Здесь фильм начинался, здесь, где мало что с тех пор изменилось. По-прежнему на фронтоне над витриной был врезан в стену пестрый петух, выложенный из разноцветных стеклянных плиток: зеленых, как лужайка, и красных, как гранат, желтых, как флажки на составах с боеприпасами, и черных, как уголь, а большой транспарант, который петух держал в клюве, был белоснежным, и на нем красная надпись: «Генель. 144 сорта мороженого». Петух бросал пестрый свет на лица посетителей, на весь зал до самого дальнего уголка, на Неллу, и рука ее, окрашенная мертвенно желтым светом, лежала на столе, как и тогда, когда шла первая часть фильма.

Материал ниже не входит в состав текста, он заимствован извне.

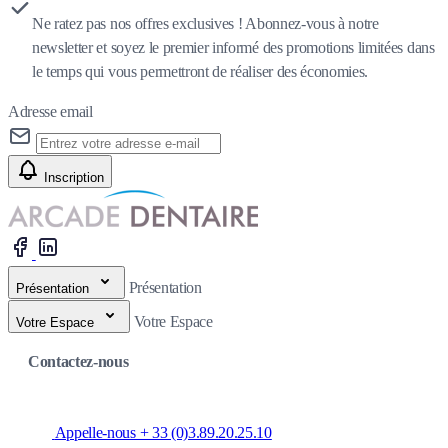
Ne ratez pas nos offres exclusives ! Abonnez-vous à notre
newsletter et soyez le premier informé des promotions limitées dans
le temps qui vous permettront de réaliser des économies.
Adresse email
Inscription
Présentation
Présentation
Votre Espace
Votre Espace
Contactez-nous
Appelle-nous + 33 (0)3.89.20.25.10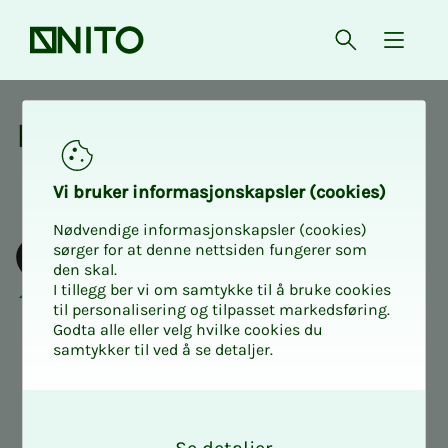
Forsiden
Åpne søk
{ isMe
Kurs og aktiviteter
Kurs og ak­­­ti­vi­­­te­­­ter
Vi bru­ker in­for­ma­sjons­kaps­ler (cookies)
Nødvendige informasjonskapsler (cookies)
sørger for at denne nettsiden fungerer som
den skal.
I tillegg ber vi om samtykke til å bruke cookies
til personalisering og tilpasset markedsføring.
Godta alle eller velg hvilke cookies du
samtykker til ved å se detaljer.
O
k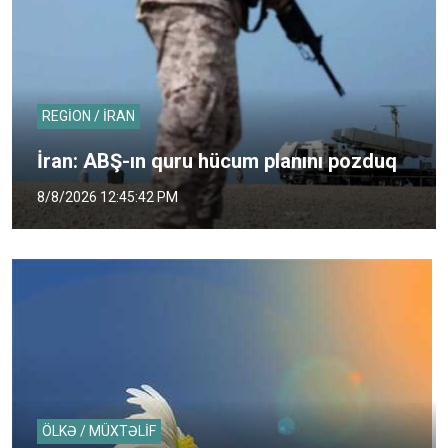
REGİON / İRAN
İran: ABŞ-ın quru hücum planını pozduq
8/8/2026 12:45:42 PM
ÖLKƏ / MÜXTƏLİF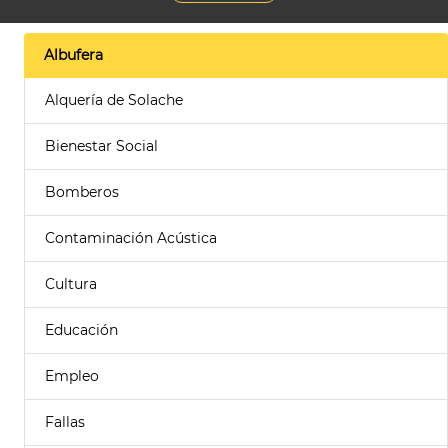
Albufera
Alquería de Solache
Bienestar Social
Bomberos
Contaminación Acústica
Cultura
Educación
Empleo
Fallas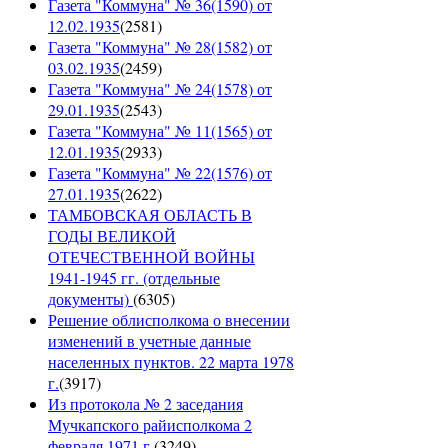
Газета "Коммуна" № 36(1590) от
12.02.1935
(
2581
)
Газета "Коммуна" № 28(1582) от
03.02.1935
(
2459
)
Газета "Коммуна" № 24(1578) от
29.01.1935
(
2543
)
Газета "Коммуна" № 11(1565) от
12.01.1935
(
2933
)
Газета "Коммуна" № 22(1576) от
27.01.1935
(
2622
)
ТАМБОВСКАЯ ОБЛАСТЬ В
ГОДЫ ВЕЛИКОЙ
ОТЕЧЕСТВЕННОЙ ВОЙНЫ
1941-1945 гг. (отдельные
документы)
(
6305
)
Решение облисполкома о внесении
изменений в учетные данные
населенных пунктов. 22 марта 1978
г.
(
3917
)
Из протокола № 2 заседания
Мучкапского райисполкома 2
февраля 1971 г.
(
3249
)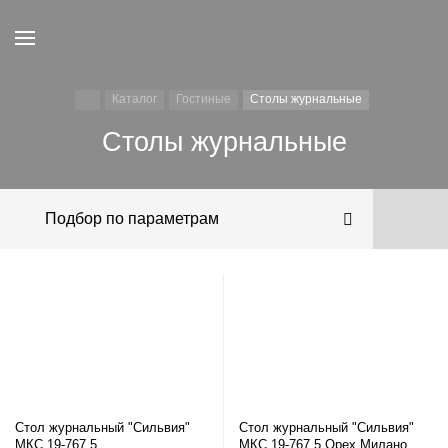
Каталог
Гостиные
Столы журнальные
Столы журнальные
Подбор по параметрам
Стол журнальный "Сильвия"
Стол журнальный "Сильвия"
МКС 19-767.5
МКС 19-767.5 Орех Милано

Какой-то молодой человек подошел к ее столику, темно-серая тень упала на ее руку, и, прежде чем она подняла глаза, он сказал ей:

– Скиньте эту коричневую куртку, она вам вовсе не к лицу.

И вот он уже очутился за ее стулом, спокойно поднял ей руки и снял с нее коричневую куртку «гитлерюгенд». Потом бросил куртку на пол, отшвырнул ногой в угол кафе и сел рядом с Неллой.

– Я понимаю, что должен объяснить свой поступок, – она все еще не видела его, потому что другая серая тень легла на ее руку, окрашенную в желтый цвет грудью стеклянного петуха. – Никогда больше не напяливайте эту штуку. Она вам не к лицу.

Позднее она танцевала с тем, который пришел первым, они танцевали возле стойки, где оказалось свободное место, и теперь она хорошенько разглядела его: на улыбающемся лице – удивительно неулыбчивые синие глаза, смотревшие поверх ее плеча куда-то вдаль. Он танцевал с ней так, будто ее и не было рядом, и руки его легко касались ее талии, легкие руки, которые она потом, когда они спали вместе, часто клала себе на лицо. Светлыми ночами волосы его казались не черными, а пепельными, как свет, проникавший с улицы, и она тревожно прислушивалась к его дыханию – дыхание это нельзя было услышать, только почувствовать, если поднести руку к его губам.

Балласт был выброшен из жизни в ту минуту, когда темно-серая тень упала на ее окрашенную в желтый цвет руку. Коричневая куртка так и осталась лежать в углу бара.